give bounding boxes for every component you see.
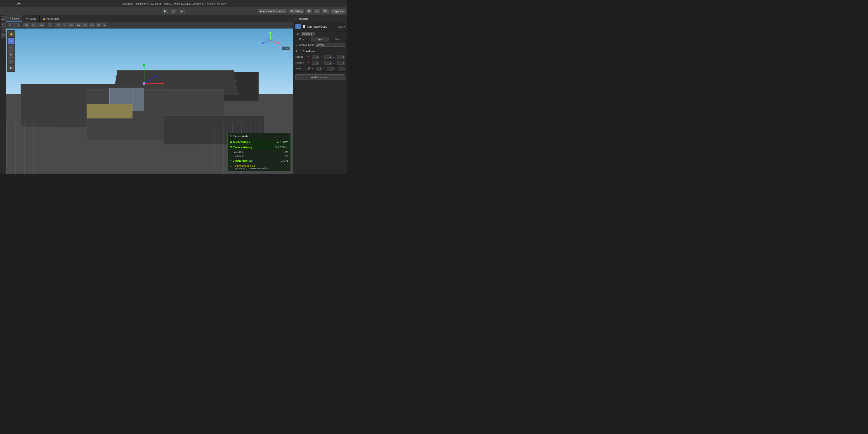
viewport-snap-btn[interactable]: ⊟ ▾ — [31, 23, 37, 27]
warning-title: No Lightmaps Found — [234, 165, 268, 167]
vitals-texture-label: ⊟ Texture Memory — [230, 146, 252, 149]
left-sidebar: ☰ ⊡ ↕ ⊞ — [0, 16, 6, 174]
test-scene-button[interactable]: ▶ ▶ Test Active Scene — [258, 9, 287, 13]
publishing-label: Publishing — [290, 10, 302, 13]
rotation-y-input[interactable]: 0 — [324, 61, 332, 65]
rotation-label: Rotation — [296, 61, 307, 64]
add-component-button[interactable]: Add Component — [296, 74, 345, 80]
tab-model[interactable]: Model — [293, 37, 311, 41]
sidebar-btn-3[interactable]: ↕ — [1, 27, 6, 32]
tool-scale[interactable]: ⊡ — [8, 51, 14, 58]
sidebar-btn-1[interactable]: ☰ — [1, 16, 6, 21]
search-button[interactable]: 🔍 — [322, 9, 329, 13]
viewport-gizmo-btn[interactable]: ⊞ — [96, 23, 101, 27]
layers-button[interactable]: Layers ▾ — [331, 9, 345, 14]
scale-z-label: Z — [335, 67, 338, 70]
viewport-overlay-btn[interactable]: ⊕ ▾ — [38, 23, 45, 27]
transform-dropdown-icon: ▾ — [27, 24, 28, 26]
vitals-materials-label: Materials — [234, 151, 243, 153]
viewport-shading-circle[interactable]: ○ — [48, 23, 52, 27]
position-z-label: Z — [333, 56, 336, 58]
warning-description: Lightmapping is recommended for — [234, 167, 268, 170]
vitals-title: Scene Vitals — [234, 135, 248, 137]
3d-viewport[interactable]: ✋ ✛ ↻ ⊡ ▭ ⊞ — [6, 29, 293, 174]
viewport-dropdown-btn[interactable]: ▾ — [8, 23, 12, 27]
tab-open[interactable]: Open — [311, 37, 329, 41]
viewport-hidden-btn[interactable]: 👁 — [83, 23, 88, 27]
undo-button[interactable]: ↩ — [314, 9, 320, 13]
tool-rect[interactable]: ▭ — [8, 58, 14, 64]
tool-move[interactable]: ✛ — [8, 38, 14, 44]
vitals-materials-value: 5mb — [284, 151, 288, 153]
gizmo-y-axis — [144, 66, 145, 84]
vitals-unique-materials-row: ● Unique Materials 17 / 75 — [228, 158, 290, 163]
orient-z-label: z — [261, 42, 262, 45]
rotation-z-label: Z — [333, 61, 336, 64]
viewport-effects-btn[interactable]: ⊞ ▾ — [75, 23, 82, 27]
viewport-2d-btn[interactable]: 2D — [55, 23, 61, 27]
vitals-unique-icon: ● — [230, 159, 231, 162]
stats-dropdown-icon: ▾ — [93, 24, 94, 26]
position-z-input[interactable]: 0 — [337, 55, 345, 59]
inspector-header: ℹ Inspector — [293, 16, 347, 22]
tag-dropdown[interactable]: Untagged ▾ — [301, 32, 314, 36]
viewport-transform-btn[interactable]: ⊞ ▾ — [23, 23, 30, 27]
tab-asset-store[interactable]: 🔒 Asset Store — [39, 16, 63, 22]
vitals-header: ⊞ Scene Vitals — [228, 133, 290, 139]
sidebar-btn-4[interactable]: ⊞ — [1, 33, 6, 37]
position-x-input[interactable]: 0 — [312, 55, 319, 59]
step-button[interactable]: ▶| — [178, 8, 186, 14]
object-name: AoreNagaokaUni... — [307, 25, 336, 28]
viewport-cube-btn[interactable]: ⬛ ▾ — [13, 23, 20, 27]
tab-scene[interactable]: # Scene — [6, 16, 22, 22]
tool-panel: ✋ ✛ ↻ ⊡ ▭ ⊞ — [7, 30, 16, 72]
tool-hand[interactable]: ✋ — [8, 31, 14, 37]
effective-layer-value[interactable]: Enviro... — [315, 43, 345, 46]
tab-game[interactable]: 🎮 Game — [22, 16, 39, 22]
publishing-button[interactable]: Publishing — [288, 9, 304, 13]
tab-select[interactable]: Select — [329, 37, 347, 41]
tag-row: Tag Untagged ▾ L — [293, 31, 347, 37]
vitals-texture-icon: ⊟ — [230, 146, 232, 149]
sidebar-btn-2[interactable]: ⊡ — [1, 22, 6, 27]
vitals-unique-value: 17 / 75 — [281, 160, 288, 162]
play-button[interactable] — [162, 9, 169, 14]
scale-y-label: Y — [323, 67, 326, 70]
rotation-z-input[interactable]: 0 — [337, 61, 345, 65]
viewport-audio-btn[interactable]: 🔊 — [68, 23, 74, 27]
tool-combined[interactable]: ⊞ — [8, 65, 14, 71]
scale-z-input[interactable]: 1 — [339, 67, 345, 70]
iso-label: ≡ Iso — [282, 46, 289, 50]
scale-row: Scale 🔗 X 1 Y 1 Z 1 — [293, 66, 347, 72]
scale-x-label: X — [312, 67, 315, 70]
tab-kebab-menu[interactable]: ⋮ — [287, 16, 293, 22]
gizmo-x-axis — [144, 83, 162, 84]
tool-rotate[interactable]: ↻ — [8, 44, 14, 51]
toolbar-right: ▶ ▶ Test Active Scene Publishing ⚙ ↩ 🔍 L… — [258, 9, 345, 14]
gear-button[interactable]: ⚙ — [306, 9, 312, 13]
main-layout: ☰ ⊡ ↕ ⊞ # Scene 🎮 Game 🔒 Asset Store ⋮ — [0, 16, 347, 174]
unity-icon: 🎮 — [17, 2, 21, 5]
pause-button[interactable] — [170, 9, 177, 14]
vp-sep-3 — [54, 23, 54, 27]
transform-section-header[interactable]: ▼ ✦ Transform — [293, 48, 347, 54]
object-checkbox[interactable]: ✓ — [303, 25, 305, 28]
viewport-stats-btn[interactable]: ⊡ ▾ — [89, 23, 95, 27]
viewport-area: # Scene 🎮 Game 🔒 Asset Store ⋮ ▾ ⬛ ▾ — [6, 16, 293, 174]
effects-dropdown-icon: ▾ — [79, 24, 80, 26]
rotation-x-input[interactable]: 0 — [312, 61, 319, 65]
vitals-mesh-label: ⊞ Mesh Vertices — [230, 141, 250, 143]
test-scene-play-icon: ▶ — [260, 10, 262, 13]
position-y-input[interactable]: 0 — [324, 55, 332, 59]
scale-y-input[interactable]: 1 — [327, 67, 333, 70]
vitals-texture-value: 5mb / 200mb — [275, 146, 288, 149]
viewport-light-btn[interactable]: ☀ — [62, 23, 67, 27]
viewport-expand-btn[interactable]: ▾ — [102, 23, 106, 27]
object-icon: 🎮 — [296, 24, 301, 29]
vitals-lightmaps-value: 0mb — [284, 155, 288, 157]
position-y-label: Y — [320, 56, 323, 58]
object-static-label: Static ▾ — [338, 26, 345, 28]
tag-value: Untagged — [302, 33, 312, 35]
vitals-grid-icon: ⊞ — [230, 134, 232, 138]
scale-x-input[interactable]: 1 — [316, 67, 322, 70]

* * *

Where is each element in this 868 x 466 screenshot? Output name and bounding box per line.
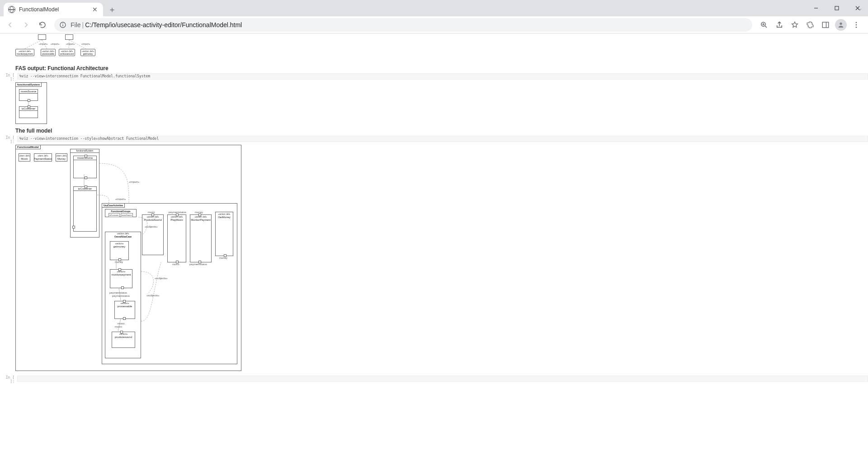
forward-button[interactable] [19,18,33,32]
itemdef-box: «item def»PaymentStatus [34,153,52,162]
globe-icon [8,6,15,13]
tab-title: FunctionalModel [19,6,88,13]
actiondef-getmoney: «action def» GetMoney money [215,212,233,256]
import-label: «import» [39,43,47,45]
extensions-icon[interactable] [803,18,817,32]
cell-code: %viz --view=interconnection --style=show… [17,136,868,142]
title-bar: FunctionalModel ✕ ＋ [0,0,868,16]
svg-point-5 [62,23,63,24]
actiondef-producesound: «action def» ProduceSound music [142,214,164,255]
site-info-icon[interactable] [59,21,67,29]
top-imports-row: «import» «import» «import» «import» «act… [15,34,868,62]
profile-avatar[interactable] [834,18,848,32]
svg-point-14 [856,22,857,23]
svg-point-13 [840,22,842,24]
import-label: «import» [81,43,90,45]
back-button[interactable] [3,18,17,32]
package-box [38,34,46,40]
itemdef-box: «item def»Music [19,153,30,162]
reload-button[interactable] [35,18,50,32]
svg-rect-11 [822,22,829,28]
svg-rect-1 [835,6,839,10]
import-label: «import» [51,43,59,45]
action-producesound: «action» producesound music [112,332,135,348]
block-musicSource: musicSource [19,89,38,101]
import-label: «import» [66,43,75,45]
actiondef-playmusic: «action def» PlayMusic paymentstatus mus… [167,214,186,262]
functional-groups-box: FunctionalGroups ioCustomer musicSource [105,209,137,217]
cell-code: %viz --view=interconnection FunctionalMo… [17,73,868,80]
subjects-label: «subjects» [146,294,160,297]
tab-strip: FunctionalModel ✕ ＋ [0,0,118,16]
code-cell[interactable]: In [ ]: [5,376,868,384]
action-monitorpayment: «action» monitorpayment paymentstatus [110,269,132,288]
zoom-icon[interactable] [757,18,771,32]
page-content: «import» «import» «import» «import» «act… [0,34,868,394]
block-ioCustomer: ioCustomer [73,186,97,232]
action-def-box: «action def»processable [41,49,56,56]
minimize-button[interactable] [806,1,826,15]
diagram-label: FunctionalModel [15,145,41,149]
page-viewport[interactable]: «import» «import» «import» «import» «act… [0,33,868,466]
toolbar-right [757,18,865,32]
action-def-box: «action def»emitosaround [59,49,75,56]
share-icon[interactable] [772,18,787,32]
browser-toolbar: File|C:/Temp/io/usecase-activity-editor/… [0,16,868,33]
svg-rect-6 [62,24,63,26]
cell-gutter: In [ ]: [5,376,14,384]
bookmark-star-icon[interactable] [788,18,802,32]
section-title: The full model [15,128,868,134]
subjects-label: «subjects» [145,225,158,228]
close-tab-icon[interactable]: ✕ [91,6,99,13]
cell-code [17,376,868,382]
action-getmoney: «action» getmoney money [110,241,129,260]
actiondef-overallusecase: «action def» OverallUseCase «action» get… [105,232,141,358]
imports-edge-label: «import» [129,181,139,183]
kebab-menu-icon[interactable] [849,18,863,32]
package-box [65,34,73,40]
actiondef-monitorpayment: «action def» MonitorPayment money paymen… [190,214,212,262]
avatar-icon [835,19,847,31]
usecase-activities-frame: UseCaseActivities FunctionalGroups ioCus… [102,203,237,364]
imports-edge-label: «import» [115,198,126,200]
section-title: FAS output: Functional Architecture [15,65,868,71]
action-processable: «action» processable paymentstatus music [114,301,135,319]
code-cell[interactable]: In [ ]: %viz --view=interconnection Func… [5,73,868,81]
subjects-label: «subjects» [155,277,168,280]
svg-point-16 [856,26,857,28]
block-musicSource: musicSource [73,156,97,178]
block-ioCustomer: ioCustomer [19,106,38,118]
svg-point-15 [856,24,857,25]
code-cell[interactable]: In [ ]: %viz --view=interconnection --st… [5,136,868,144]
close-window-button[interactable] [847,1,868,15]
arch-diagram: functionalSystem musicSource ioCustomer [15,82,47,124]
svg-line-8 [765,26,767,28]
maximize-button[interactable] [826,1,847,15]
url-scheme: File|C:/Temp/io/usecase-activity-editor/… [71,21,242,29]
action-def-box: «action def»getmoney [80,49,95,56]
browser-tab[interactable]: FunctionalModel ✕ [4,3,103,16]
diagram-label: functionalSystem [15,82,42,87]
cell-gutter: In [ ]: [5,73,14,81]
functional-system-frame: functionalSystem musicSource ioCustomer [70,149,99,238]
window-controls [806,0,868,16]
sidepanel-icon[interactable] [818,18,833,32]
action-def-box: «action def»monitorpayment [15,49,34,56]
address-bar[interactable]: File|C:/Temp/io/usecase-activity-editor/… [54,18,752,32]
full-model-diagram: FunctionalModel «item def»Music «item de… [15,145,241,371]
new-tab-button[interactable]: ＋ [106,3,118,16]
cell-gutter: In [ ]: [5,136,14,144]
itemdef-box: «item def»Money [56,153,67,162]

◆ REQUIRED ACTION ◆
Look through the entries for the string "name". Every line that has it belongs in the answer.

◆ EXERCISE ANSWER ◆
object-name: AoreNagaokaUni... — [307, 25, 336, 28]
Where is each element in this 868 x 466 screenshot? Output name and bounding box per line.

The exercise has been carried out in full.